Let’s compare the heuristics (besides random neighbor) with and without executing 2-OPT on a 6x6 example. While we are at it, let’s compare them to the optimal solution which has already been computed.
G = vl.grid_instance(6,6, manhattan=False)
tour = optimal_tour('6x6_grid')
optimal_cost = vl.tour_cost(G, tour)
show(vl.tour_plot(G, tour))
n = 50
nearest_neighbor_total = 0
nearest_insertion_total = 0
furthest_insertion_total = 0
nearest_neighbor_2_total = 0
nearest_insertion_2_total = 0
furthest_insertion_2_total = 0
optimal_total = 0
for i in range(n):
nearest_neighbor_total += vl.tour_cost(G, vl.nearest_neighbor(G))
nearest_insertion_total += vl.tour_cost(G, vl.nearest_insertion(G))
furthest_insertion_total += vl.tour_cost(G, vl.furthest_insertion(G))
nearest_neighbor_2_total += vl.tour_cost(G, vl.two_opt(G, vl.nearest_neighbor(G)))
nearest_insertion_2_total += vl.tour_cost(G, vl.two_opt(G, vl.nearest_insertion(G)))
furthest_insertion_2_total += vl.tour_cost(G, vl.two_opt(G, vl.furthest_insertion(G)))
print("Nearest Neighbor: %s" % (nearest_neighbor_total / n))
print("Nearest Neighbor + 2-OPT: %s" % (nearest_neighbor_2_total / n))
print("Nearest Insertion: %s" % (nearest_insertion_total / n))
print("Nearest Insertion + 2-OPT: %s" % (nearest_insertion_2_total / n))
print("Furthest Insertion: %s" % (furthest_insertion_total / n))
print("Furthest Insertion + 2-OPT: %s" % (furthest_insertion_2_total / n))
print("Optimal: %s" % (optimal_cost))
Q: Compare the heuristics by their before and after 2-OPT performance.
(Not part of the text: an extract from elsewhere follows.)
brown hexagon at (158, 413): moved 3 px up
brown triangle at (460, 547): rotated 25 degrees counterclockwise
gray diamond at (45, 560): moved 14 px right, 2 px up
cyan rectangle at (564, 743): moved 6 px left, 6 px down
Compare them to the optimal.
For fun, let’s go back to the 23 US city example. Let’s run 2-OPT on the tour you created in the previous section (or a new one if you would like). To do this, you will need to define the tour as follows:
nodes = pd.read_csv('https://engri-1101.github.io/textbook/data/tsp/us_cities_23.csv', index_col=0)
G = vl.create_network(nodes, manhattan=False)
urllib.request.urlretrieve('https://engri-1101.github.io/textbook/other/us.png', "us.png")
show(vl.create_tour_plot(G, width=600, height=375, image='us.png'))
Q: Set the tour
variable to be the tour you manually created.
# We can define a tour like this:
tour = [22,21,19,20,18,15,17,16,14,13,10,12,11,8,1,2,3,4,9,7,0,6,5,22]
# After manually creating a tour, you can copy the list associated with that tour from the bottom-right
# TODO: Define your tour.
Run 2-OPT!
show(vl.tsp_heuristic_plot(G, '2-OPT', tour=list(tour), width=600, height=375, image='us.png'))
Q: Did 2-OPT improve your tour? By how much?
Now, let’s look at an optimal solution.
tour = optimal_tour('us_cities_23')
show(vl.tour_plot(G, tour, width=600, height=375, image='us.png'))
Q: Was your tour optimal before or after 2-OPT?